Não podia estar mais certo! Se nós tívemos calor em Joshua Tree, 29 Palms era um forno às 9h da noite.

Tínhamos decidido ter uma noite mais descansada e entrei no primeiro Motel da estrada. The Sunset Motel... O nome era fantástico! Devia de ser o momento mais desejado naquelas paragens. E além disso dizia que ofereciam cubos de gelo....

Entrei! Como de costume fui atendido por uma indiana. Tenho a impressão que 90% dos Moteis são geridos por senhoras vindas da India.

"$49 um quarto"... O preço normal! Disse-lhe que tinha que consultar a minha esposa que estava lá fora no carro. Nem foi preciso, porque ainda não tinha saído da recepção e o preço já estava em $39. Insisti em falar com a Cláudia, mas a recepcionista deve ter gostado tanto de nós que insistia em baixar o preço... Digamos que depois de lhe dizer que andávamos em parques de campismo, consegui baixar o preço para $29, quase metade do inicial.

Tiramos o essencial do jipaço para o quarto e depois de vestir o fato de banho... Imaginem que o Motel tinha piscina e que esta estava aberta até às 10h da noite. Mergulhámos! A água estava aquecida, depois de alguns dias ao sol do deserto. O ar estava insuportávelmente quente. Mas eu tremia de frio na água e fora dela... A caminhada tinha batido bem! Acho que ficámos na piscina até que o corpo se habituou de novo à temperatura dele. Uma meia hora ou coisa parecida!

Tomámos banho e fomos jantar! Finalmente relaxados e calmos, depois da aventura da manhã que se estendeu a parte da tarde e que nos abalou por pelo menos mais um dia ou dois.

Fomos ao único restaurante aberto em 29 Palms. Pelo menos o único que podia orgulhar-se de poder usar esse título, porque de resto ainda havia o KFC e MacDonalds, pelo que percebemos pela pequena volta que démos pela cidade (ou vila).

De seu nome How How era por sinal o restaurante mais perto do motel e era chinês, o que servia perfeitamente, desde que houvesse bebidas frescas. Bebemos mais liquidos do que comemos sólidos. Para além da água gelada (gratuita) ainda bebemos duas coca-colas cada um.

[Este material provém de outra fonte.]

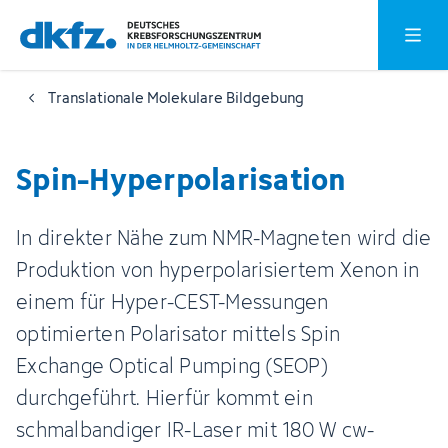
Zum
Zur
Hauptm
Hauptinhalt
Fußzeile
springen
springen
Translationale Molekulare Bildgebung
Spin-Hy­per­po­la­ri­sa­tion
In direkter Nähe zum NMR-Magneten wird die
Produktion von hyperpolarisiertem Xenon in
einem für Hyper-CEST-Messungen
optimierten Polarisator mittels Spin
Exchange Optical Pumping (SEOP)
durchgeführt. Hierfür kommt ein
schmalbandiger IR-Laser mit 180 W cw-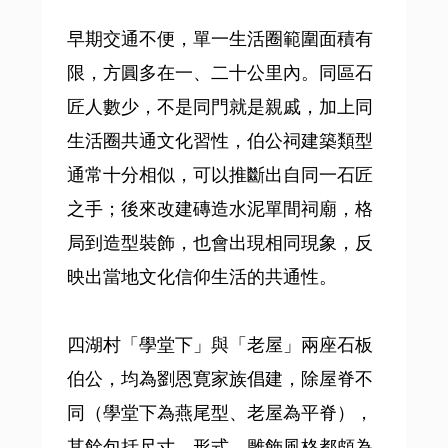
早期交通不便，單一生活圈範圍面積有
限，方圓多在一、二十公里內。同區石
匠人數少，不是同門就是親戚，加上同
生活圈共通文化習性，伯公祠建築類型
通常十分相似，可以推斷出自同一石匠
之手；後來改建磚造水泥單間祠廟，格
局到造型裝飾，也會出現相同現象，反
映出當地文化信仰生活的共通性。
四湖村「學堂下」與「老屋」兩座石板
伯公，均為劉恩寛家族倡建，除屋脊不
同（學堂下為燕尾型、老屋為平脊），
其餘包括尺寸、形式、雕飾風格都頗為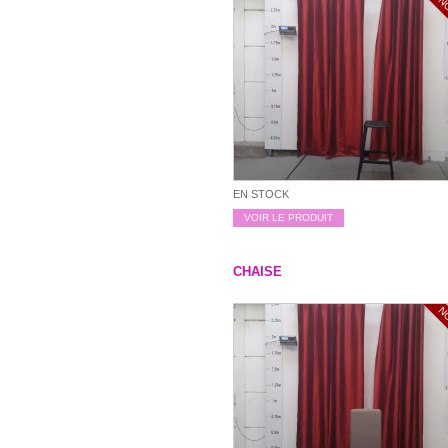
N
EN STOCK
VOIR LE PRODUIT
CHAISE
N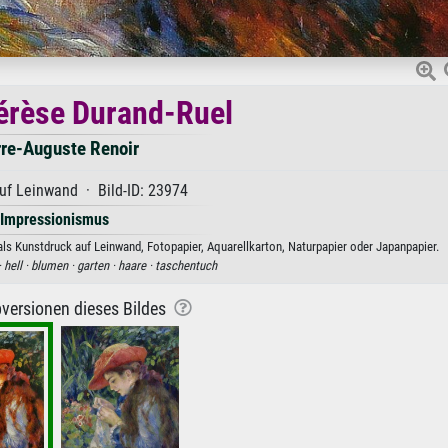
érèse Durand-Ruel
rre-Auguste Renoir
uf Leinwand · Bild-ID: 23974
Impressionismus
ls Kunstdruck auf Leinwand, Fotopapier, Aquarellkarton, Naturpapier oder Japanpapier.
·
hell ·
blumen ·
garten ·
haare ·
taschentuch
versionen dieses Bildes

A única mesa ocupada para além da nossa estava rodeada de Marines, um deles por sinal de origem asiática. Isto porque em 29 palms existe um Marine Corps Air Ground Combat Center, que suponho que é a única razão pela qual a cidade é tão grande ou existe ali no meio do deserto, porque em termos turisticos não tem nada. E em termos de recursos... Bem! Só se fosse na extracção da areia...

Na próxima crónica conto mais acerca desta base dos Marines e do nosso maravilhoso quarto de motel. Mas por agora... Fomos dormir!